Superintelligence just seems like marketing to me in this context. As if AGI is so 2024.
zozbot234|8 months ago
I have to disagree because the distinction between "superficial similarities" and genuinely "useful" analogies is pretty clearly one of degree. Spend enough time and effort asking even a low-intelligence AI about "dumb" similarities, and it'll eventually hit a new and perhaps "useful" analogy simply as a matter of luck. This becomes even easier if you can provide the AI with a lot of "context" input, which is something that models have been improving at. But either way it's not superintelligent or superhuman, just part of the general 'wild' weirdness of AI's as a whole.
psb217|8 months ago
I think you're basically agreeing with me. Ie, current models are not superintelligent. Even though they can "think" super fast, they don't pass a minimum bar of producing novel and useful connections between domains without significant human intervention. And, our evaluation of their abilities is clouded by the way in which their intelligence differs from our own.
CamperBob2|8 months ago
I wonder if the comparison is actually original.
psb217|8 months ago
The sorts of useful analogies I was mostly talking about are those that appear in scientific research involving actionable technical details.
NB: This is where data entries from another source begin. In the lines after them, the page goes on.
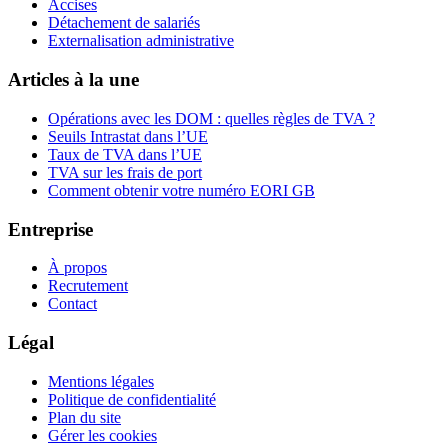
Accises
Détachement de salariés
Externalisation administrative
Articles à la une
Opérations avec les DOM : quelles règles de TVA ?
Seuils Intrastat dans l’UE
Taux de TVA dans l’UE
TVA sur les frais de port
Comment obtenir votre numéro EORI GB
Entreprise
À propos
Recrutement
Contact
Légal
Mentions légales
Politique de confidentialité
Plan du site
Gérer les cookies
Eg, diffusion models came about when folks with a background in statistical physics saw some connections between the math for variational autoencoders and the math for non-equilibrium thermodynamics. Guided by this connection, they decided to train models to generate data by learning to invert a diffusion process that gradually transforms complexly structured data into a much simpler distribution -- in this case, a basic multidimensional Gaussian.
I feel like these sorts of technical analogies are harder to stumble on than more common "linguistic" analogies. The latter can be useful tools for thinking, but tend to require some post-hoc interpretation and hand waving before they produce any actionable insight. The former are more direct bridges between domains that allow direct transfer of knowledge about one class of problems to another.